When building enterprise applications, teams usually end up choosing between full custom code and a low-code approach. In the AnswerModules world of OpenText Extended ECM (xECM), low-code is often the smarter default because it speeds delivery, reduces risk, and still gives you “escape hatches” for the hard parts through scripting when needed.
In Module Suite 3.9, “low-code” is not a single feature—it’s a set of building blocks that sit on OpenText Content Server and cover both visual design and controlled extensibility. Beautiful WebForms focuses on next-generation form-based apps and explicitly aims to lower overall development and maintenance costs; Content Script is a scripting engine that can automate standard UI actions and also build custom interfaces, consoles and reports; Smart Pages uses a structured MVC pattern to create UI elements (often Smart View tiles); and Script Console provides a standalone runtime for executing Content Scripts and Beautiful WebForms outside Content Server when that architecture makes sense.
The “drag-and-drop” part is very real in Beautiful WebForms. The Form Builder includes a widget library that you can drag and drop into the working area, and the Smart Editor is a WYSIWYG drag-and-drop mode designed to let you create forms without writing code.
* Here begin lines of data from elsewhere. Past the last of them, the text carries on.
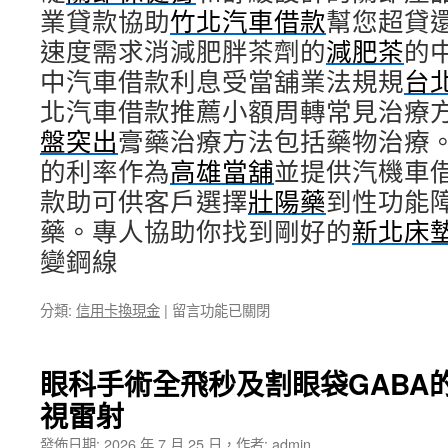
業貸款協助
竹北汽車借款
幫您超貸
速度需求消減肥胖茶劑的
減肥茶
的
中汽車借款利息受當舖業法規規
台
北汽車借款推薦小額周轉常見治療
盤突出
膏藥治療方法包括藥物治療
的利率作為
高雄當舖
並提供汽機車
款助可供客戶選擇
壯陽藥
到性功能
藥。專人協助你找到剛好的
新北床
變鋼線
在
分類:
信用卡換現金
|
留言功能已關閉
〈台
北
網
眼科手術全飛秒及割眼袋GABA
頁
視雷射
設
計
發佈日期:
2026 年 7 月 25 日
，
作者:
admin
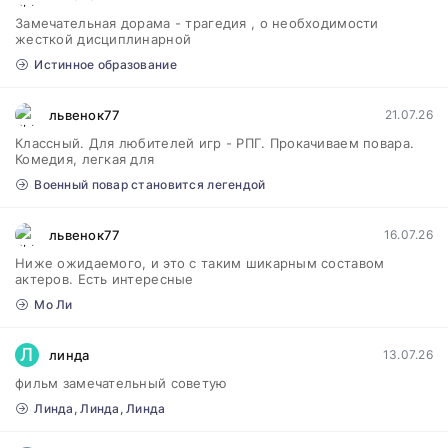
Замечательная дорама - трагедия , о необходимости
жесткой дисциплинарной
Истинное образование
львенок77
21.07.26
Классный. Для любителей игр - РПГ. Прокачиваем повара.
Комедия, легкая для
Военный повар становится легендой
львенок77
16.07.26
Ниже ожидаемого, и это с таким шикарным составом
актеров. Есть интересные
Мо Ли
Л
линда
13.07.26
фильм замечательный советую
Линда, Линда, Линда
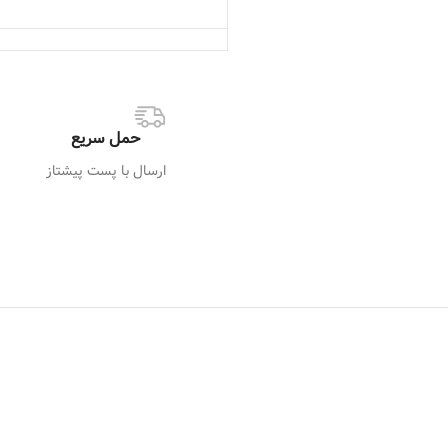
حمل سریع
ارسال با پست پیشتاز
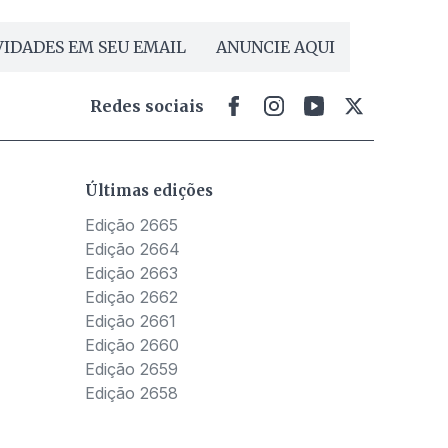
IDADES EM SEU EMAIL
ANUNCIE AQUI
Redes sociais
Últimas edições
Edição 2665
Edição 2664
Edição 2663
Edição 2662
Edição 2661
Edição 2660
Edição 2659
Edição 2658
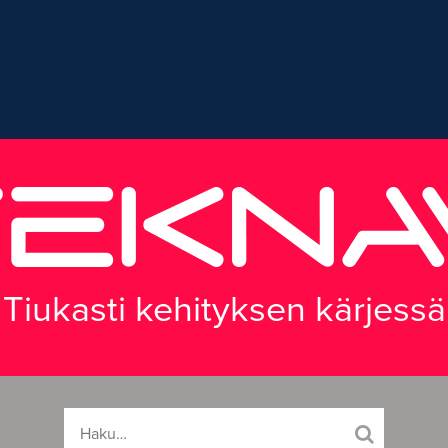
Tiukasti kehityksen kärjessä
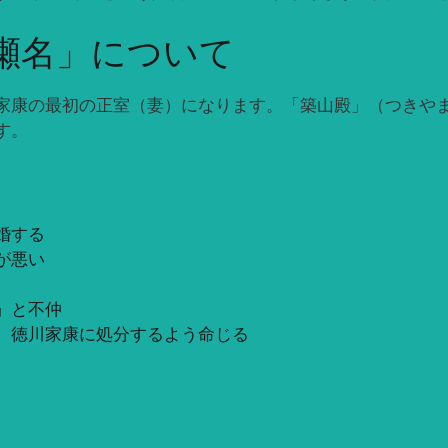
瀬名」について
家康の最初の正室（妻）になります。「築山殿」（つきや
す。
婚する
が悪い
」と不仲
、徳川家康に処分するよう命じる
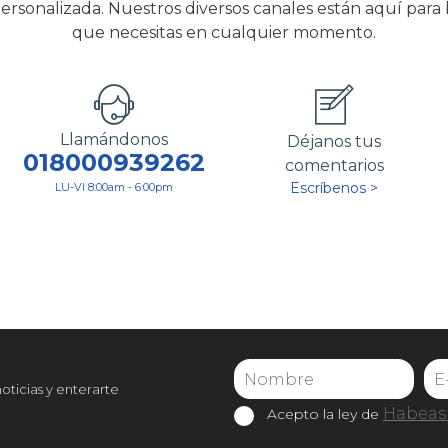
ersonalizada. Nuestros diversos canales están aquí para
que necesitas en cualquier momento.
Llamándonos
Déjanos tus
018000939262
comentarios
Escríbenos >
LU-VI 8:00am - 6:00pm
noticias y enterarte
Habeas 
Acepto la ley de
This is where low-code wins in practice. You get faster time-to-value because teams spend less time on boilerplate UI and more time on the business flow; you improve delivery consistency because you reuse known widgets and patterns; and you cut down on custom plumbing in workflows because Module Suite provides a Content Script workflow step mechanism that can reduce the need for custom Event Trigger Scripts. All of this supports cleaner upgrades and easier support over time.
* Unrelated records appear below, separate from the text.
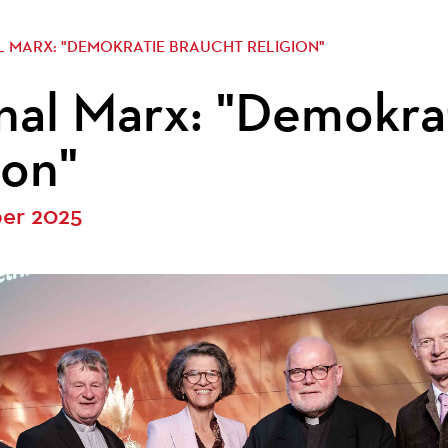
L MARX: "DEMOKRATIE BRAUCHT RELIGION"
nal Marx: "Demokra
ion"
er 2025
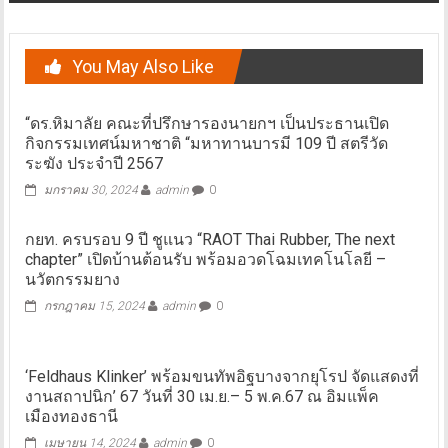
You May Also Like
“ดร.หิมาลัย คณะที่ปรึกษารองนายกฯ เป็นประธานเปิด
กิจกรรมเทศน์มหาชาติ “มหาทานบารมี 109 ปี สตรีวัด
ระฆัง ประจำปี 2567
มกราคม 30, 2024
admin
0
กยท. ครบรอบ 9 ปี ชูแนว “RAOT Thai Rubber, The next
chapter” เปิดบ้านต้อนรับ พร้อมอวดโฉมเทคโนโลยี –
นวัตกรรมยาง
กรกฎาคม 15, 2024
admin
0
‘Feldhaus Klinker’ พร้อมขนทัพอิฐบางจากยุโรป จัดแสดงที่
งานสถาปนิก’ 67 วันที่ 30 เม.ย.– 5 พ.ค.67 ณ อิมแพ็ค
เมืองทองธานี
เมษายน 14, 2024
admin
0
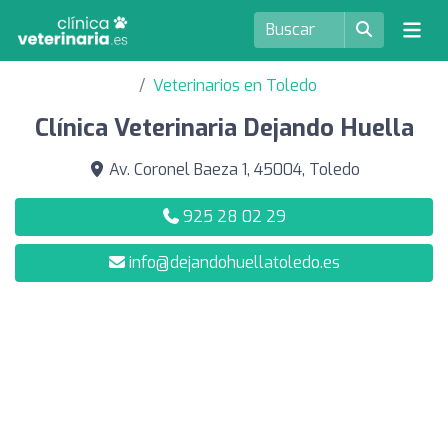
Veterinarios en Toledo
Clínica Veterinaria Dejando Huella
Av. Coronel Baeza 1, 45004, Toledo
925 28 02 29
info@dejandohuellatoledo.es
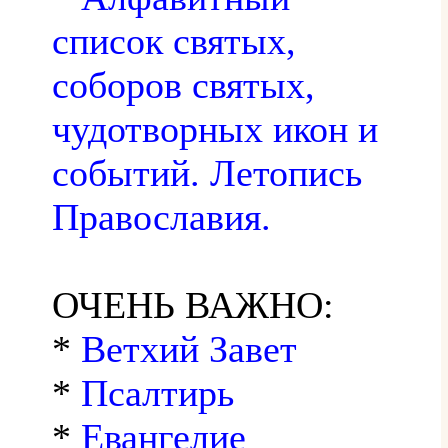
список святых,
соборов святых,
чудотворных икон и
событий. Летопись
Православия.
ОЧЕНЬ ВАЖНО:
*
Ветхий Завет
*
Псалтирь
*
Евангелие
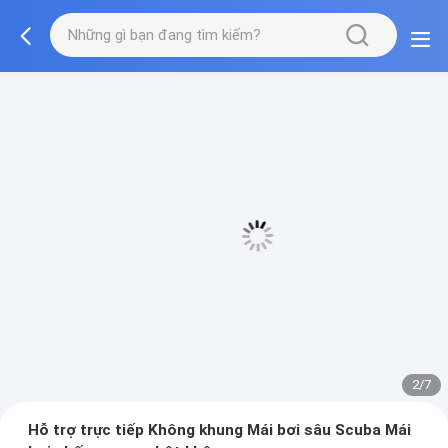
3/7
Hỗ trợ trực tiếp Không khung Mái bơi sâu Scuba Mái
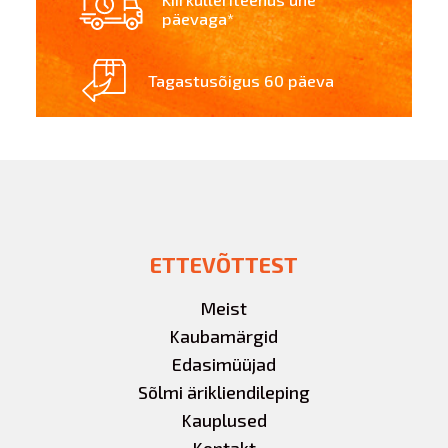
päevaga*
Tagastusõigus 60 päeva
ETTEVÕTTEST
Meist
Kaubamärgid
Edasimüüjad
Sõlmi ärikliendileping
Kauplused
Kontakt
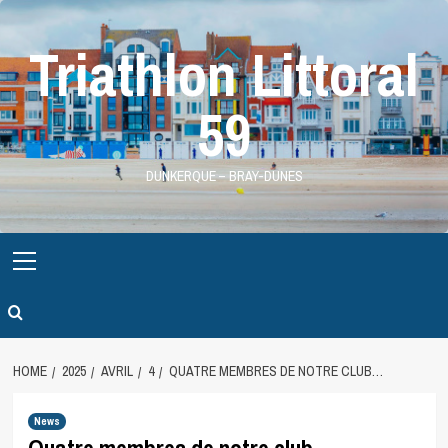
Skip
to
Triathlon Littoral
content
59
DUNKERQUE – BRAY-DUNES
Primary
Menu
HOME
2025
AVRIL
4
QUATRE MEMBRES DE NOTRE CLUB…
News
Low-code does have trade-offs, and it’s better to be honest about them. In Beautiful WebForms, the Smart Editor and Source Code Editor are mutually exclusive, and changes made in the Source Code Editor are not preserved if the form is later modified in the Smart Editor—so you need clear team rules (for example: “Smart Editor only for standard forms; if Source Code is used, lock it down and treat it as developer-owned”). The good news is the tooling warns you about this, and the documentation even recommends avoiding direct source edits and using widgets or new widgets for customization instead.
Full-code still has a place: it gives maximum control for truly unique UI behavior, deep integrations, or performance-sensitive logic. But in a platform like xECM, it also tends to increase delivery time and long-term maintenance. The sweet spot with Module Suite is to use drag-and-drop and configuration for the majority (forms, dashboards, workflow steps), then use Content Script as the intentional “escape hatch” when visual configuration isn’t enough.